Tuesday: The day's lead editorial observed that the predictable opposition to Gov.-elect Andrew M. Cuomo's proposed tax cap shows he will have to be prepared to fight the usual special interests. It called on voters to pressure their state legislators on the issue. A second editorial noted a previously unremarked criticism of American education: Nearly one-quarter of students trying to join the U.S. Army fail a simple entrance exam.

Wednesday: The lead editorial noted that while the City of Buffalo has earned the right to shed the oversight of a "hard" control board, the city school district continues to face a financial crisis. We called upon the state to allow the board to function in different capacities for the city and school district.
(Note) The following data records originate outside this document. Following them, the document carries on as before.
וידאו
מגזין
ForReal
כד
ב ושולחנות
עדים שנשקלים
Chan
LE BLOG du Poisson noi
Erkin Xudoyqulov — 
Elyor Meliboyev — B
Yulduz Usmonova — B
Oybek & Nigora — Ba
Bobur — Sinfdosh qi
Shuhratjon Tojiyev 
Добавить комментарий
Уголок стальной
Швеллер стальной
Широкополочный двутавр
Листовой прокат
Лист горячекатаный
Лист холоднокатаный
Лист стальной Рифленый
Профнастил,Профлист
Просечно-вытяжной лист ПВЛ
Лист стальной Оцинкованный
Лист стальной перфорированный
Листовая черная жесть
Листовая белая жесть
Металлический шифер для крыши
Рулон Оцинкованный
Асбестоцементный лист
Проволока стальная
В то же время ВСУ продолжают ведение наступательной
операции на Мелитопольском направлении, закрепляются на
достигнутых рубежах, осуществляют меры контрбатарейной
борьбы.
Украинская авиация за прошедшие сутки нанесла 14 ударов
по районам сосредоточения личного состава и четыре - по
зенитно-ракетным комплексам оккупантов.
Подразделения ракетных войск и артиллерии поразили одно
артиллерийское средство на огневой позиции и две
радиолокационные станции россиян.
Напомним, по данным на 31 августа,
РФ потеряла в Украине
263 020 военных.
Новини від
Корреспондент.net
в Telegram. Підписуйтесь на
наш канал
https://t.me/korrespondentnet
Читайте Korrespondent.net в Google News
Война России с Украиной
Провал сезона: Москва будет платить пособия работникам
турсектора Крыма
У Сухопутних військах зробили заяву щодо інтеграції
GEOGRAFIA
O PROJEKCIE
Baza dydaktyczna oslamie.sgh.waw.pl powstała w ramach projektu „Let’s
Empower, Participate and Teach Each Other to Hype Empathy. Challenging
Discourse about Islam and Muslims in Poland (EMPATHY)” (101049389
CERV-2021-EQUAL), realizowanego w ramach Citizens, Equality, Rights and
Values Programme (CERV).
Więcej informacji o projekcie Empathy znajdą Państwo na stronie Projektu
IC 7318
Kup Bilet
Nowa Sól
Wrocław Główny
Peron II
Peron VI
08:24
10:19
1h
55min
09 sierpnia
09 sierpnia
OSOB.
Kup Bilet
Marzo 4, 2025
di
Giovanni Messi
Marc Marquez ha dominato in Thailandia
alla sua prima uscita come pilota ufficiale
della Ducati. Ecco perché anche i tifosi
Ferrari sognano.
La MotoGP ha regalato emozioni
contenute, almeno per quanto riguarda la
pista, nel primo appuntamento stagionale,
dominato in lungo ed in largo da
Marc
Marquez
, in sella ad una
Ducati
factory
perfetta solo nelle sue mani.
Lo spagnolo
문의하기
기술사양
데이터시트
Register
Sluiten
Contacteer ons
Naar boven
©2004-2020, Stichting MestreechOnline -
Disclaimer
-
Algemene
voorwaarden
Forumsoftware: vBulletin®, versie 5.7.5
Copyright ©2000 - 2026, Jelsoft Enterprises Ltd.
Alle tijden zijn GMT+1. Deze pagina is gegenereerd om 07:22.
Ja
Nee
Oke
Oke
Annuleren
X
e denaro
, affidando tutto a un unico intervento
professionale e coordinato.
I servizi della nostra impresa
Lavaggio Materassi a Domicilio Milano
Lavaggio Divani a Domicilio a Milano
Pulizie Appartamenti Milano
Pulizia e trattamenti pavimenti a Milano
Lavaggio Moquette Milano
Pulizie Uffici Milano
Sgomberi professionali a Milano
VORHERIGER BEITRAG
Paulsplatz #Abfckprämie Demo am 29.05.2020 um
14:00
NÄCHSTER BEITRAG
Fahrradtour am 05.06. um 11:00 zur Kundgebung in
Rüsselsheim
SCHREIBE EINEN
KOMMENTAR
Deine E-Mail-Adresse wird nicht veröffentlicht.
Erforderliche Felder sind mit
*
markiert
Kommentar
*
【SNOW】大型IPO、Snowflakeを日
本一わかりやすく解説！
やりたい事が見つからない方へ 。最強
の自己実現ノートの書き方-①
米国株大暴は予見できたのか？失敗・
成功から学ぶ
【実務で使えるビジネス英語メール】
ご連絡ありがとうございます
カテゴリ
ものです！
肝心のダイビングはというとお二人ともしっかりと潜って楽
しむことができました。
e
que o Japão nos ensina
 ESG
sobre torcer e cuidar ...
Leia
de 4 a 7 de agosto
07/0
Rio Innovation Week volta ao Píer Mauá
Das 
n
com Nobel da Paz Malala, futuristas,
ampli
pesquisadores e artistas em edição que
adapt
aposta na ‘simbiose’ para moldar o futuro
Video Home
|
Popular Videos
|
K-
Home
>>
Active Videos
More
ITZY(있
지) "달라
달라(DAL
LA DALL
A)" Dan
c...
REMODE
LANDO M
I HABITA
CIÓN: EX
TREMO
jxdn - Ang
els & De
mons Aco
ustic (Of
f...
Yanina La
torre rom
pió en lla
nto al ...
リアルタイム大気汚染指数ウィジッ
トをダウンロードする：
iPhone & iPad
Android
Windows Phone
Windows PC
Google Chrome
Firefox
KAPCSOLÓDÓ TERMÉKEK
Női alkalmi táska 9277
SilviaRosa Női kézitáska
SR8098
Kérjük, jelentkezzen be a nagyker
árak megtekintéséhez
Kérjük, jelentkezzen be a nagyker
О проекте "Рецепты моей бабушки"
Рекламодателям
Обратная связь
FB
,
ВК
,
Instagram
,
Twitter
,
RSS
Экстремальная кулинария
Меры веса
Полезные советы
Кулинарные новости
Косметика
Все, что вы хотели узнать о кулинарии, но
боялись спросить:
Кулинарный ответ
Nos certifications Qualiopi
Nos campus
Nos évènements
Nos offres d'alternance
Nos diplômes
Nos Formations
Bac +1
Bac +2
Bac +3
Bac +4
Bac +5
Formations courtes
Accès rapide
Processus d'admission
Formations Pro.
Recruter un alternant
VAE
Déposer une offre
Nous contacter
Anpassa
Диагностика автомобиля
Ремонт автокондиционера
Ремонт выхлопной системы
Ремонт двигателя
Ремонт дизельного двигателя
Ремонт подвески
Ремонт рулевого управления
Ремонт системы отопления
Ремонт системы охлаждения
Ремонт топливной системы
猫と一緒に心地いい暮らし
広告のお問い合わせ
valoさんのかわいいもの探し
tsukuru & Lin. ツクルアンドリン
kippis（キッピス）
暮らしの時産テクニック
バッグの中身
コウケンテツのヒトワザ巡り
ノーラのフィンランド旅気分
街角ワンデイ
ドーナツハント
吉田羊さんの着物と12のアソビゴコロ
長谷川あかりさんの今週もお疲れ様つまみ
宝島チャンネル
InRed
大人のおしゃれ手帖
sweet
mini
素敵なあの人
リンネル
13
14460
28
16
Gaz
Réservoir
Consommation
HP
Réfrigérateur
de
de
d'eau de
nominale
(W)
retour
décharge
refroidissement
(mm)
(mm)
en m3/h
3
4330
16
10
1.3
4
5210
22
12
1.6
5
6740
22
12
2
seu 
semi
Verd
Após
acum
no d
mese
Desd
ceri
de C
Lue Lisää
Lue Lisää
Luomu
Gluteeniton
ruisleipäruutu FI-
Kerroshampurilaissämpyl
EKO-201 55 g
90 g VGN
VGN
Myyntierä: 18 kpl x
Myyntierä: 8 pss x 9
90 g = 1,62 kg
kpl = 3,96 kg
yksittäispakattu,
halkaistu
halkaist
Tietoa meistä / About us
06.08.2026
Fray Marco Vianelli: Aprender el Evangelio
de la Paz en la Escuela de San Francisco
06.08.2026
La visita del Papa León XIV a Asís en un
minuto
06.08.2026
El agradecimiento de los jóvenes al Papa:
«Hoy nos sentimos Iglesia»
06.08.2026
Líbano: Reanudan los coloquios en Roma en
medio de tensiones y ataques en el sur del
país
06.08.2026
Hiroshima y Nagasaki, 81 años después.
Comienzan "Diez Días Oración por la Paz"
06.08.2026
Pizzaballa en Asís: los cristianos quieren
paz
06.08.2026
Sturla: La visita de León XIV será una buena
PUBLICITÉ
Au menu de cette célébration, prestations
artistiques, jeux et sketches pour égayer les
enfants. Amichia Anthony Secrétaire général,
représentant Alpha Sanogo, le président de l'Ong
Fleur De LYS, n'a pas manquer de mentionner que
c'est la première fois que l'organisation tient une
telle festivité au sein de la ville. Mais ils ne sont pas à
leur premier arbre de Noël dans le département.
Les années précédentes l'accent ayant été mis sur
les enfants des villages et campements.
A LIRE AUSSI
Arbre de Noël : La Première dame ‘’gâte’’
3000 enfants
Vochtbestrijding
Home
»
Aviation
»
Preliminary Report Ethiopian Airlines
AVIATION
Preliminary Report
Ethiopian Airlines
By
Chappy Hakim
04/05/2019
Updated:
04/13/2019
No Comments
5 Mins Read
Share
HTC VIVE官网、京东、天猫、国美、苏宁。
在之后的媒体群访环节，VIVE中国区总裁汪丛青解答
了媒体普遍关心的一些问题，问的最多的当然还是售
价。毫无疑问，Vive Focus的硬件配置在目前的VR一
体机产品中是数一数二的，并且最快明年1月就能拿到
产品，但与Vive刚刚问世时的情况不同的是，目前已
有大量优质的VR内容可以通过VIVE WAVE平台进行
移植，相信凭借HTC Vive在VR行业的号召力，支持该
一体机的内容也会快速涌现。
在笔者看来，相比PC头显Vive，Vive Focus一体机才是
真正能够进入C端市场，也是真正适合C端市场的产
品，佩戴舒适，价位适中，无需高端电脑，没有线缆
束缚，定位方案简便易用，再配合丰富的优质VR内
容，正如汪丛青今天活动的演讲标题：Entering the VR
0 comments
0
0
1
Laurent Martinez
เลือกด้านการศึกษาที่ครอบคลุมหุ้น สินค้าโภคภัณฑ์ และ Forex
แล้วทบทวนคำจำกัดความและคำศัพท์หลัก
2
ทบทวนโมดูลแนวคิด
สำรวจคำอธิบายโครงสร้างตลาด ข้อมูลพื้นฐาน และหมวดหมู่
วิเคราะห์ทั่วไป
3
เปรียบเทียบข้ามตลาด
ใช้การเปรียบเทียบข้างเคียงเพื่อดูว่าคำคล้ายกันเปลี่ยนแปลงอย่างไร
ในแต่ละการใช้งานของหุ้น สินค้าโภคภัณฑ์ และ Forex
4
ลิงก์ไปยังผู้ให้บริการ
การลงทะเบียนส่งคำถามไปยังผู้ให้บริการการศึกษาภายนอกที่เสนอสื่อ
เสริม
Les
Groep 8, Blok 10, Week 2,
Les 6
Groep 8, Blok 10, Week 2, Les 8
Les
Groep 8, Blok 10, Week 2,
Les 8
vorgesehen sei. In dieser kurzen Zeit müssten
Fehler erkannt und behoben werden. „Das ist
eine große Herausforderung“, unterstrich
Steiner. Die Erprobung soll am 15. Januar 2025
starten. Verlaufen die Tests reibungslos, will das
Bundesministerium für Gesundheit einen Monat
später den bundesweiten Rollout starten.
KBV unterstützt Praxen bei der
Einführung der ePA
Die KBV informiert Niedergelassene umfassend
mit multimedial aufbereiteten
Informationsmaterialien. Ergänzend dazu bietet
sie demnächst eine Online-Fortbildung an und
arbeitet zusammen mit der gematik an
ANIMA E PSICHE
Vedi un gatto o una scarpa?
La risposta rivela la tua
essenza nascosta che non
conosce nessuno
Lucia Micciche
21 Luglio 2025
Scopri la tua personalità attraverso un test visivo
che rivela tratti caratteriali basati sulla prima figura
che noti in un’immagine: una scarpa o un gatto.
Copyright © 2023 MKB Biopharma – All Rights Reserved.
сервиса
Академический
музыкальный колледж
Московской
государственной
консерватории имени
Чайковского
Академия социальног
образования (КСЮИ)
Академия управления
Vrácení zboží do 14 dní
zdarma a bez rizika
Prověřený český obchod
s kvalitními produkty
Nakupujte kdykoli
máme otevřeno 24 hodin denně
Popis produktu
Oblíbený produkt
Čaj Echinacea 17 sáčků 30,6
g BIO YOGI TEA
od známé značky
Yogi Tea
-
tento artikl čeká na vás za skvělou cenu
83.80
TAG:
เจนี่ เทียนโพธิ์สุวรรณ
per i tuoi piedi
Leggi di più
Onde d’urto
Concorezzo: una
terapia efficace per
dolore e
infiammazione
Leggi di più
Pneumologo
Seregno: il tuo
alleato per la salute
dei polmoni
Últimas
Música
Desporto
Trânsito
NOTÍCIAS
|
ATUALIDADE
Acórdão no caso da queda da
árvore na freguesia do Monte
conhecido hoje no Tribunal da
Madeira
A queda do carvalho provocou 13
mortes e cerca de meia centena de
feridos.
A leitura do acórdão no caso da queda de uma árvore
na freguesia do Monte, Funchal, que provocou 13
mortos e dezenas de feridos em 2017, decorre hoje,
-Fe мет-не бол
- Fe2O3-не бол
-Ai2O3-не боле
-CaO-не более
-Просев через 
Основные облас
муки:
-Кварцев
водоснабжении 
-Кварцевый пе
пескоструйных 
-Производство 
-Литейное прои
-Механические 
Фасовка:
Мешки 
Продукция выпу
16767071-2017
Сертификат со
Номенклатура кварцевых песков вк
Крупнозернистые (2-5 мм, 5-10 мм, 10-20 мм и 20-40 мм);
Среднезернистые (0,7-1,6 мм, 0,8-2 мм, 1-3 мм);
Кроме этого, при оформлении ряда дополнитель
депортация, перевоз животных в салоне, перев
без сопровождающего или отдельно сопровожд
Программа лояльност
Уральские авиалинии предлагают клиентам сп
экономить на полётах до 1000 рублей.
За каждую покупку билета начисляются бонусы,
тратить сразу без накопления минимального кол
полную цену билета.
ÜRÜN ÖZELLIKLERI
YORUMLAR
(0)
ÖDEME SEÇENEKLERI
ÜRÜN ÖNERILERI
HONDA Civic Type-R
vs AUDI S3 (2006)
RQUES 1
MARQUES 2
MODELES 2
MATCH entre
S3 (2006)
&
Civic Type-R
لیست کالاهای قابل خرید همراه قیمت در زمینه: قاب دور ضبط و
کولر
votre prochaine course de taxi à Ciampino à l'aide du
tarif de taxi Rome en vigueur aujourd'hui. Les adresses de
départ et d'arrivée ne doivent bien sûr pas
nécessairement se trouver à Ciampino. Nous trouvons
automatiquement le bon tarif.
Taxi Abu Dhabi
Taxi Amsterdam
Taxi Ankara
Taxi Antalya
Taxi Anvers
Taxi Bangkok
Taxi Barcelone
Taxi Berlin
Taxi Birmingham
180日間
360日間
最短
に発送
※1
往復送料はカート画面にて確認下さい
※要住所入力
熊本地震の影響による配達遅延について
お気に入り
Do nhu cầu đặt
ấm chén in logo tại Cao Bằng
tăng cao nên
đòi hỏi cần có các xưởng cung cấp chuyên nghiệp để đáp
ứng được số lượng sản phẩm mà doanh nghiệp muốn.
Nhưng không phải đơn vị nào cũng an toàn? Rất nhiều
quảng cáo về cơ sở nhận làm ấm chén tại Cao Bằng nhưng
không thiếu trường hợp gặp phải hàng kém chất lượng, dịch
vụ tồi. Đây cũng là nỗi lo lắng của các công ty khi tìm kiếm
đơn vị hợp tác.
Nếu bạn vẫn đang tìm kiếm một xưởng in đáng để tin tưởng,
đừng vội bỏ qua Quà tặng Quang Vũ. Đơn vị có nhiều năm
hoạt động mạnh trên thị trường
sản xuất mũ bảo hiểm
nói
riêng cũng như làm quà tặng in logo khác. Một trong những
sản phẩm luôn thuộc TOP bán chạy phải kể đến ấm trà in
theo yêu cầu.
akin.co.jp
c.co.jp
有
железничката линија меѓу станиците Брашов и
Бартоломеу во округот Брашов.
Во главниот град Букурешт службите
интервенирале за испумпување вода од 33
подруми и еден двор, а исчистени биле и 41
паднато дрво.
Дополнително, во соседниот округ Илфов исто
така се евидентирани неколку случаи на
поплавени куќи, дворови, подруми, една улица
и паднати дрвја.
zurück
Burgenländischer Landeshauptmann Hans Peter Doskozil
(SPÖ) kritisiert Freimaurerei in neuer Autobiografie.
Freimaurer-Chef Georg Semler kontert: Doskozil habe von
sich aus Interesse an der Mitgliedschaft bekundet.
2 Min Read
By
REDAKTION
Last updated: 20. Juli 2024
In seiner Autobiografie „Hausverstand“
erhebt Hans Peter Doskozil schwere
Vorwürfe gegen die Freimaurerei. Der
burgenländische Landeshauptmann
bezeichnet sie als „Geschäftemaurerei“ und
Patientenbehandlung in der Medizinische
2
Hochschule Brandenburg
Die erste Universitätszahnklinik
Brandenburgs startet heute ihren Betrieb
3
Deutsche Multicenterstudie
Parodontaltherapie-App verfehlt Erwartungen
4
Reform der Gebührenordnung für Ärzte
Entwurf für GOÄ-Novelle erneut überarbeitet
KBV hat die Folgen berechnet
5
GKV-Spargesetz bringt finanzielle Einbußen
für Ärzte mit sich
A second editorial congratulated congressional Republicans for late-season voting based on national need rather than raw partisanship.

Thursday: The News called upon Cuomo to hold fast to his promise to reject any redistricting plan that is driven by political considerations.

Friday: The lead editorial criticized Congress for continuing to spend hundreds of millions of dollars on NASA's defunct Ares I rocket program. A second editorial praised the legacy of the late Arnold Gardner, most recently a member of the State Board of Regents.